Effective praise: How to use praise to encourage & empower children

Praise is a powerful tool that can shape how a child thinks about themselves and ultimately impacts on their behaviour, motivation and self-actualization. When used mindfully, praise can help to create an affirmative, enabling learning environment and the development of a growth mindset.
An education expert says it is important to understand the dynamics of effective praise, to ensure it has the intended impact.


“As a parent/guardian or teacher, understanding the nuances of praise and the significant impact that it has on a child’s development and psyche is paramount. While praise is essential, it is equally important to encourage effort, resilience, and the development of a love of learning in the child. Combining this with a supportive environment means empowering the child and enabling them to thrive and be successful,” says Lynda Eagle, Academic Advisor at ADvTECH schools.


Eagle says effective praise should be specific, celebrate effort, and emphasise practise. “Praise should focus on the actions, rather than the innate characteristics of a child,” she says.


BE SPECIFIC AND DESCRIPTIVE
Being specific helps children understand what they did well, and how they can build on or extend their skills, understandings and knowledge. “Instead of using a generic praise such as ‘good job’ it would be more impactful acknowledging the work that has been done and the effort applied - ‘I noticed how carefully you arranged those blocks when creating your pattern. Would you like to explain to me your thinking?’,” advises Eagle.

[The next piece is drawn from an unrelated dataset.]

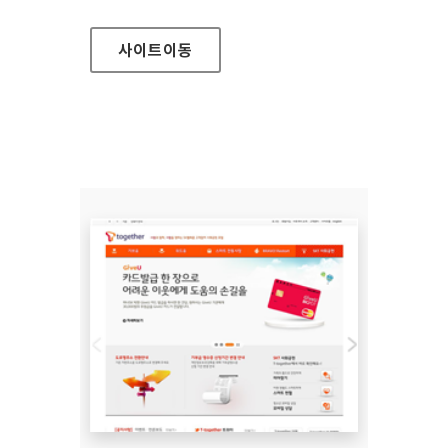
사이트
이동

When praising a child, it is important that the adult is fully present and shows genuine interest. This fosters connections and helps build reciprocal relationships. It is an opportunity to engage with the child to share in their experiences to gain a deeper understanding of the child’s thinking.

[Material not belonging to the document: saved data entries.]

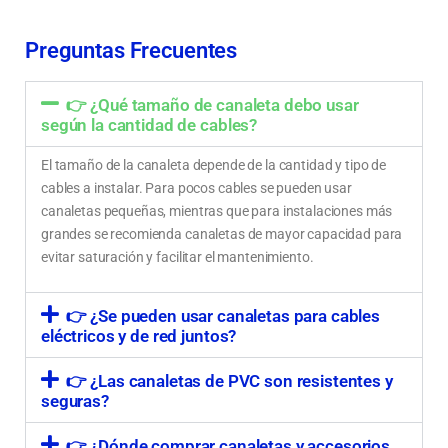
Organizadores de cables y espirales para instalaciones ordenadas
Preguntas Frecuentes
👉 ¿Qué tamaño de canaleta debo usar
según la cantidad de cables?
El tamaño de la canaleta depende de la cantidad y tipo de
cables a instalar. Para pocos cables se pueden usar
canaletas pequeñas, mientras que para instalaciones más
grandes se recomienda canaletas de mayor capacidad para
evitar saturación y facilitar el mantenimiento.
👉 ¿Se pueden usar canaletas para cables
eléctricos y de red juntos?
👉 ¿Las canaletas de PVC son resistentes y
seguras?
👉 ¿Dónde comprar canaletas y accesorios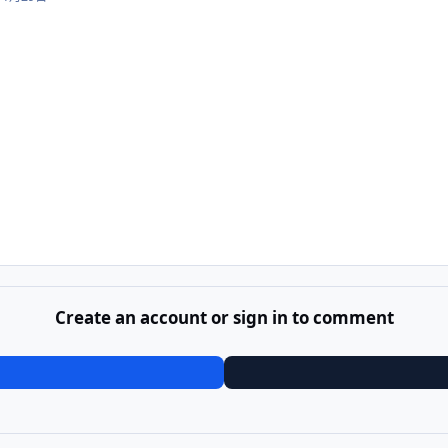
Create an account or sign in to comment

CELEBRATE EFFORT AND PROGRESS

Where a child is working towards a goal, then it is important to provide support and encouragement over time. Adults can offer praise and acknowledgement of the work that has been put into achieving the result. This highlights the fact that the effort and process in achieving the goal is as, if not more, important than the outcome.
Acknowledging that learning through our mistakes is a valid part of the learning process removes performance paralysis and inculcates a growth mindset.


“Mistakes and setbacks are seen as important learning opportunities. Praise children when they manage disappointments well and encourage them to keep trying and moving forward.”
Eagle says body language is also important.


“Using an enthusiastic tone, adopting a relaxed posture, while smiling and acknowledging the child, drives the message of support home and gives children the psychological boosts they need to continue doing their best. Take care to be sincere however, as children can sense inauthenticity and fake praise.”


BALANCE AND REFLECTIVE PRACTICE
It is important to remember that excess praise or praise that is not sincere, may undermine the child’s intrinsic motivation and the development of a strong internal sense of accomplishment.


Further, as noted by Carol Dweck, this may lead to the “development of a false perception regarding their true abilities and skills”. By offering praise when warranted, and providing constructive and mindful feedback when necessary, the child builds trust in the process and the support provided as they navigate their way through the various learning experiences.


Eagle says encouraging and engaging in reflective processes aids children with the recognition of what went well, what they may do differently and the next steps. This helps foster the development of self-motivation and self-assessment, and ultimately the transferring of knowledge, skills and understandings, to new and unfamiliar settings – now and in their future.


Mindful and specific praise builds trust and will have a profound impact on a child’s development.
“By mastering the art of praise, parents and teachers can inspire confidence, resilience, a growth mindset and most importantly, a love of learning in their children,” says Eagle.